The inward investment agencies are optimistic that the Greek crisis will have a limited impact – even, perhaps, a positive effect on investment outside of Greece. Nikola Jankovic, an advisor at the Serbian inward investment agency Siepa says his organisation believes it is “too early to draw any conclusions… but Greek companies may turn to investing in more competitively priced countries… because of the increase in taxes in Greece. They might also look to export more due to decreased demand at home, in part as a result of the public sector wage freeze.”
He adds that since the crisis began, Siepa has received interest from Greek companies with which it had not had contact before.

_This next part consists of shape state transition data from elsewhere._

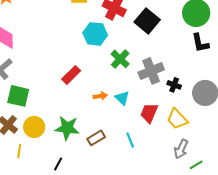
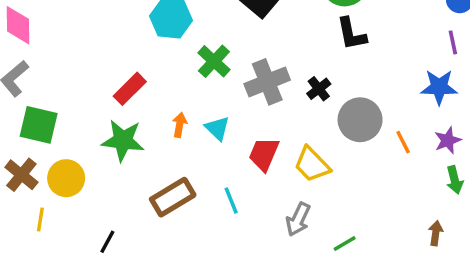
black cross: (174, 85) -> (319, 89), moved, turned 32
orange arrow: (100, 96) -> (180, 125), turned -72
green star: (67, 128) -> (123, 140), moved
brown rectangle: (96, 138) -> (173, 197), size x1.4
gray arrow: (181, 149) -> (298, 219), moved

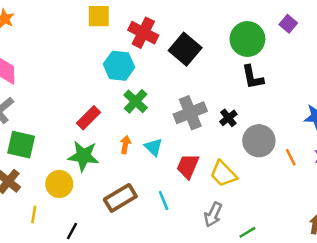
green cross: (214, 61) -> (136, 101), moved
yellow circle: (66, 178) -> (59, 184), moved
yellow line: (40, 219) -> (34, 214), moved

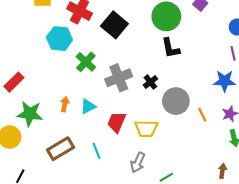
green cross: (136, 101) -> (86, 62), moved
red rectangle: (89, 118) -> (14, 82), moved
cyan triangle: (153, 147) -> (88, 106), turned 49
yellow trapezoid: (223, 174) -> (146, 129), turned -45

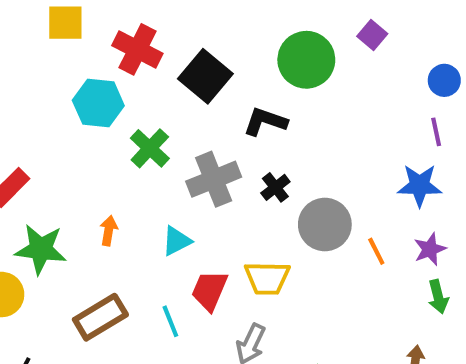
black L-shape: (171, 48) -> (265, 122), moved, turned 120
cyan triangle: (88, 106) -> (177, 241), moved
red trapezoid: (117, 122) -> (210, 290), moved

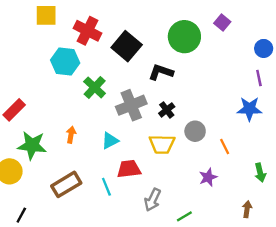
gray circle: (325, 225) -> (195, 131), size x0.7
purple star: (430, 249) -> (208, 177), moved
yellow trapezoid: (267, 278) -> (162, 144), moved
red trapezoid: (210, 290) -> (129, 169), turned 60

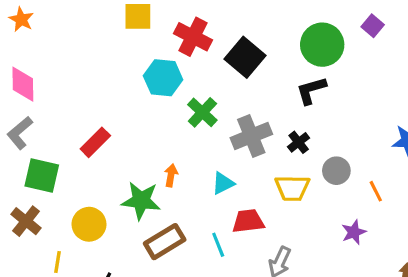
black L-shape: (161, 72) -> (311, 90), moved, turned -35
green star: (32, 145) -> (141, 201), moved

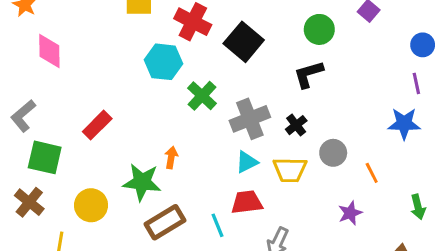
green circle: (322, 45) -> (319, 29), size x0.7
pink diamond: (23, 84) -> (49, 51), moved
cyan triangle: (223, 183) -> (247, 162), moved

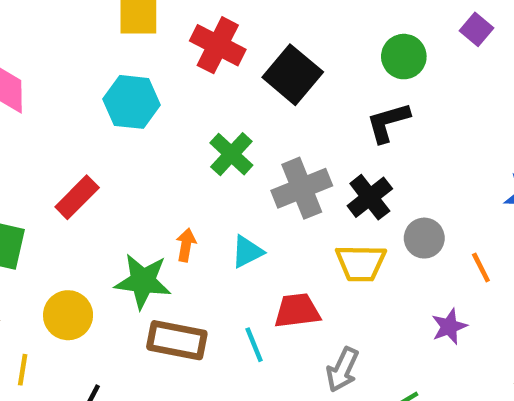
cyan hexagon: (163, 62) -> (132, 102), moved
black cross: (296, 125) -> (370, 197), size x1.4
cyan triangle: (247, 162) -> (247, 252), moved
brown rectangle: (165, 222) -> (177, 340), turned 42

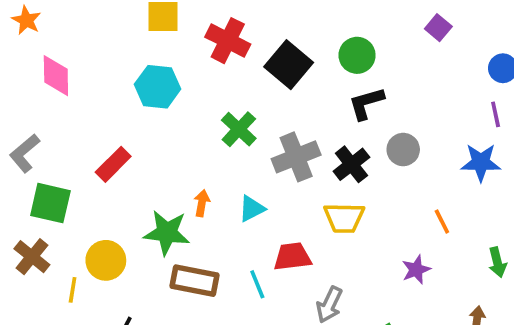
green circle: (404, 57) -> (357, 55), moved
gray circle: (424, 238) -> (403, 150), moved
yellow line: (23, 370) -> (73, 290), moved

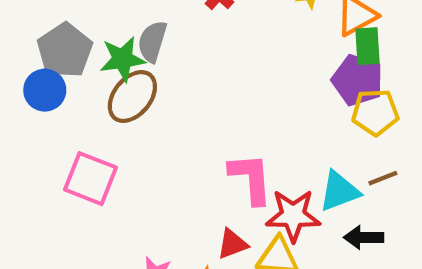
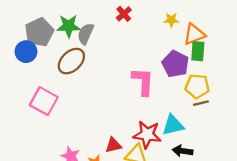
green star: (122, 59) -> (69, 26), moved
purple pentagon: (357, 80) -> (175, 64), moved
pink L-shape: (251, 178) -> (143, 81), moved
brown line: (383, 178) -> (201, 103), moved

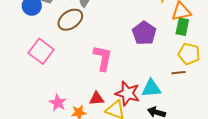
purple pentagon: (175, 64) -> (144, 33), moved
pink L-shape: (143, 81) -> (103, 58), moved
yellow pentagon: (197, 86) -> (189, 54), moved

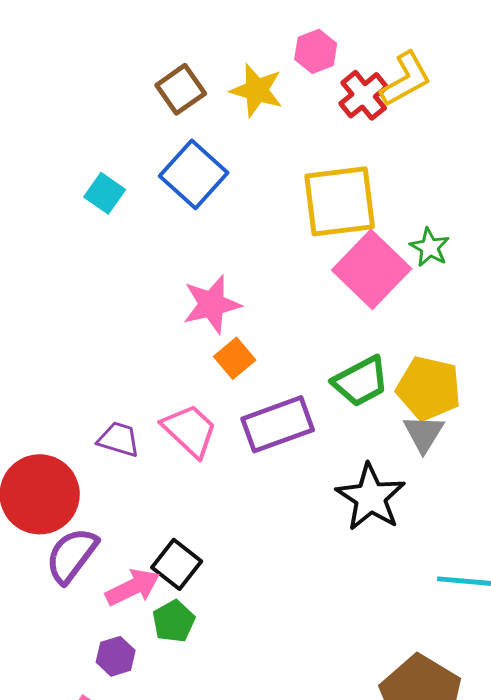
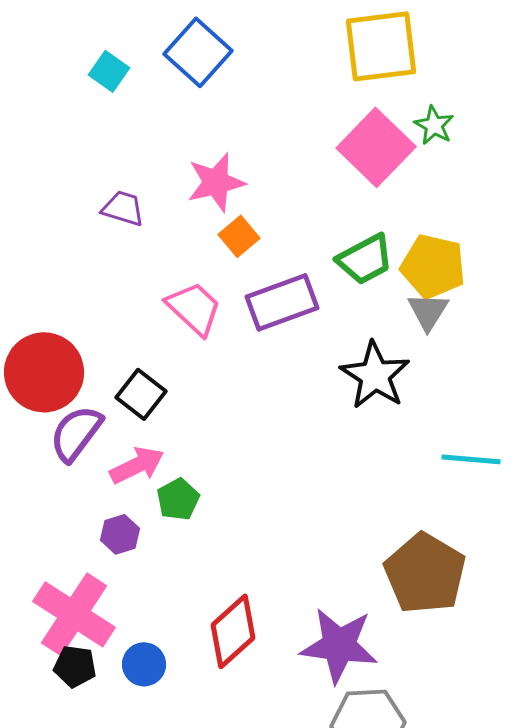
yellow square: (340, 201) -> (381, 46), moved
purple trapezoid: (119, 439) -> (123, 208), moved
black square: (177, 564) -> (141, 394), moved

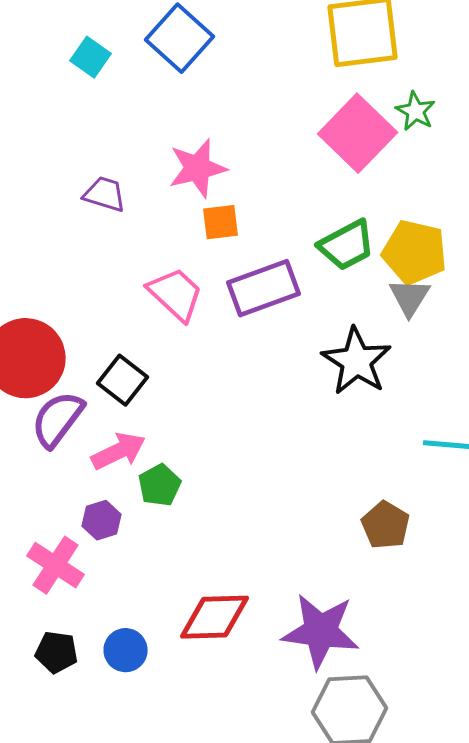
orange square: (239, 236) -> (221, 222), turned 33
brown pentagon: (425, 573) -> (386, 525), moved, size x0.6
pink cross: (74, 614) -> (56, 565), moved, size x0.7
red diamond: (233, 631) -> (215, 617), turned 40

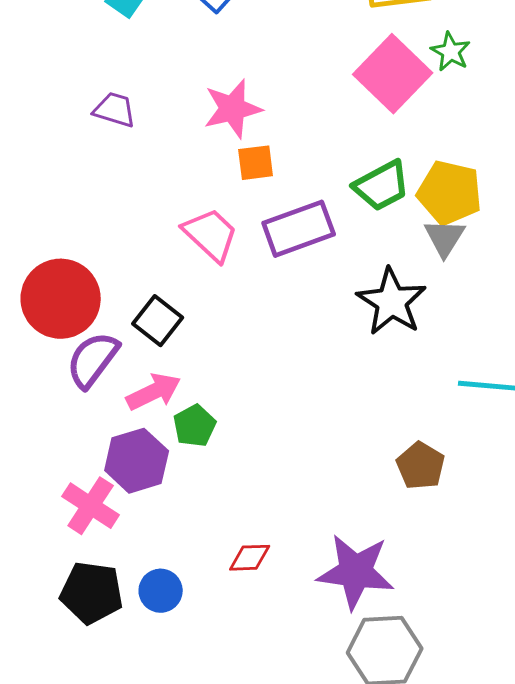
purple trapezoid: (105, 194) -> (115, 110), moved
purple hexagon: (102, 520) -> (137, 461), size x1.6
red diamond: (215, 617) -> (250, 558), size x0.6
black pentagon: (57, 652) -> (92, 593), size x1.5

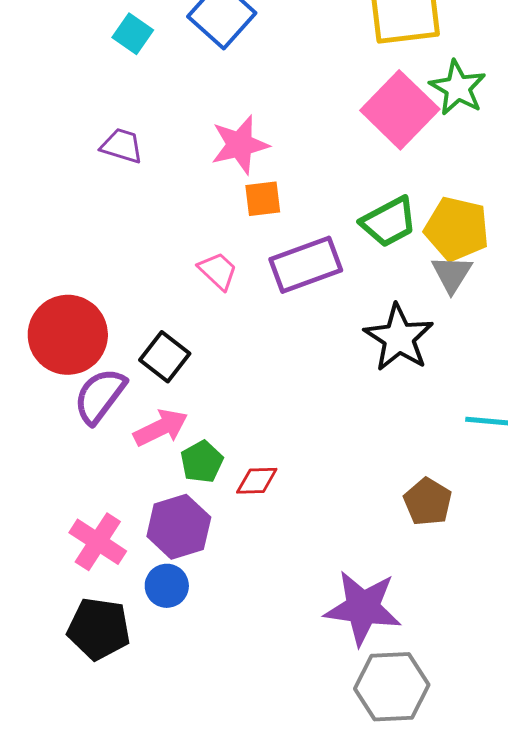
green star: (451, 52) -> (458, 88), size x1.4
pink trapezoid: (211, 235) -> (218, 271), size x0.7
purple hexagon: (137, 461) -> (179, 527), moved
red diamond: (250, 558) -> (257, 481), moved
blue circle: (161, 591) -> (167, 586), moved

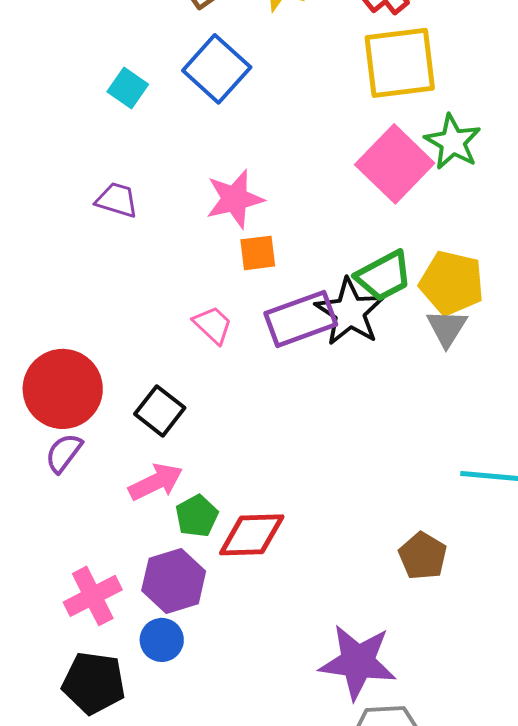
black star: (399, 338) -> (350, 312), moved
purple semicircle: (100, 396) -> (64, 453), moved, size x0.7
red diamond: (257, 481) -> (252, 535), size x1.6
pink cross: (98, 542) -> (93, 596), turned 30

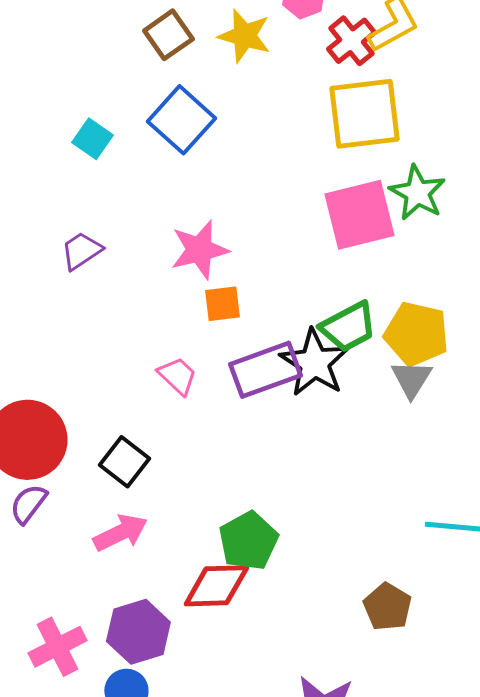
pink square: (395, 164) -> (359, 215), turned 32
purple trapezoid: (117, 200) -> (81, 251), turned -51
green pentagon: (197, 516) -> (248, 541), moved, size x1.4

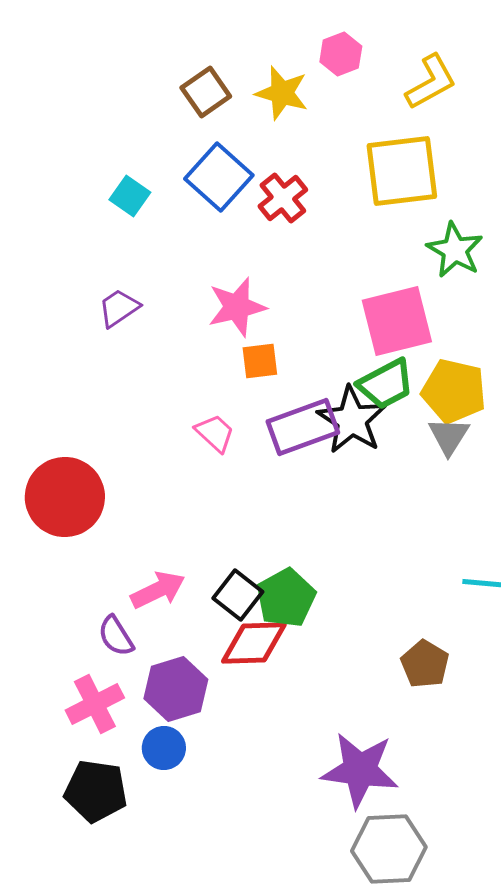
red cross: (351, 41) -> (283, 198), moved
pink square: (359, 215) -> (397, 321), moved
black square: (124, 462) -> (238, 595), moved
purple semicircle: (28, 504) -> (116, 636), moved, turned -69

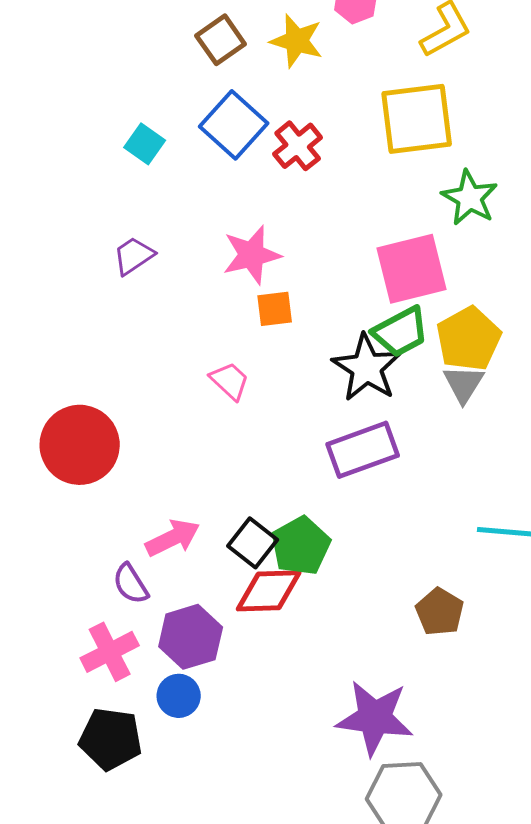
yellow pentagon: (454, 391) -> (469, 339), turned 30
purple rectangle: (303, 427) -> (363, 450), moved

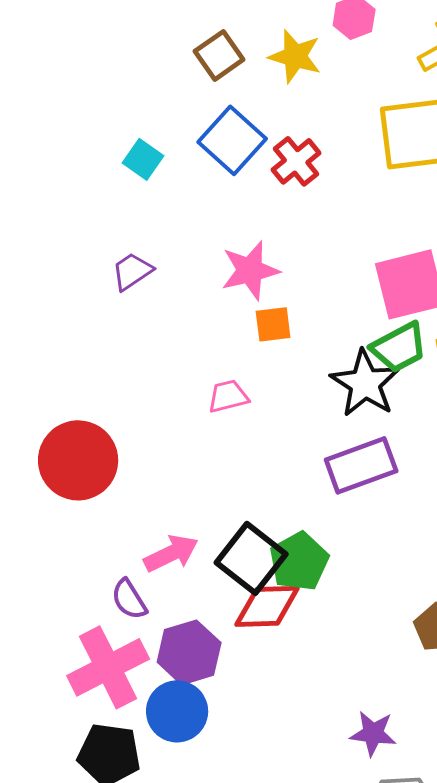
pink trapezoid: (230, 381) -> (228, 396), turned -57
black square: (253, 543) -> (251, 558), size x1.4
pink cross: (110, 652) -> (108, 667), size x1.4
blue circle: (179, 696) -> (177, 711), size x1.4
purple star: (375, 718) -> (373, 733), size x0.6

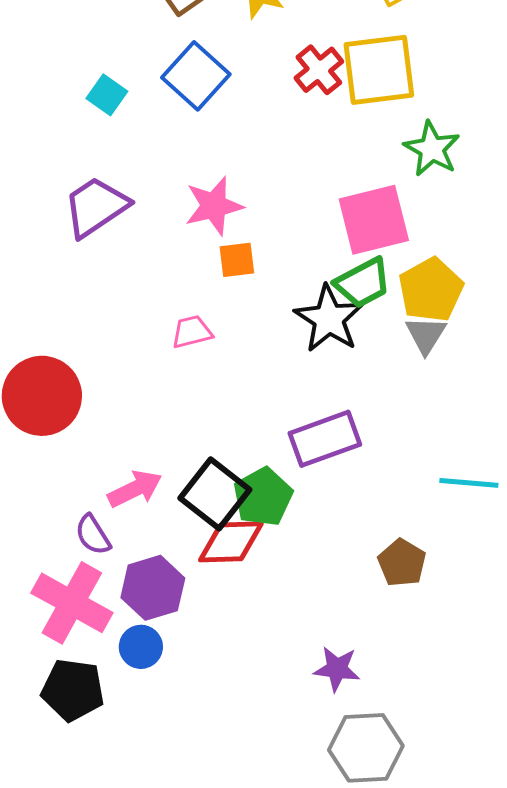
red cross: (296, 161) -> (319, 70), moved
purple trapezoid: (132, 271) -> (96, 207), size x1.6
purple rectangle: (361, 465) -> (325, 439), moved
pink cross: (108, 667) -> (72, 603), turned -34
blue circle: (177, 711) -> (141, 647), size x0.7

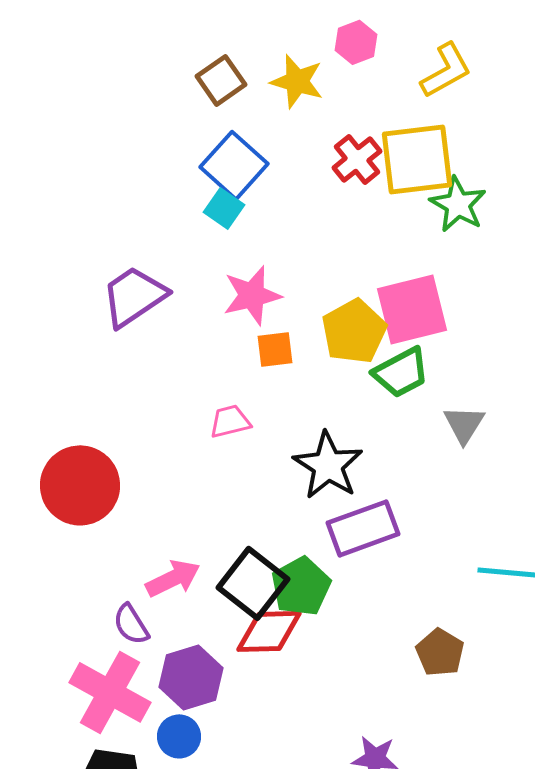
cyan square: (107, 95) -> (224, 208), moved
green star: (432, 149) -> (458, 204), moved
yellow pentagon: (431, 290) -> (354, 331), moved
black star: (329, 319) -> (328, 465), moved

But others point to a late-2009 diktat from the Central Bank of Greece aimed at curbing Greek bank lending and exposure in the Balkans.
The reality is that the Greek financial crisis will almost certainly discourage Greek investors from over-extending themselves, either domestically or abroad. Access to capital and, likewise, general investor confidence will take a knock – at least until a measure of certainty returns to the economy. If there is any consolation for the Balkans, it is perhaps that progress to date since the 1990s has been in fits and starts. There has been no boom and, consequently, little likelihood of an imminent bust.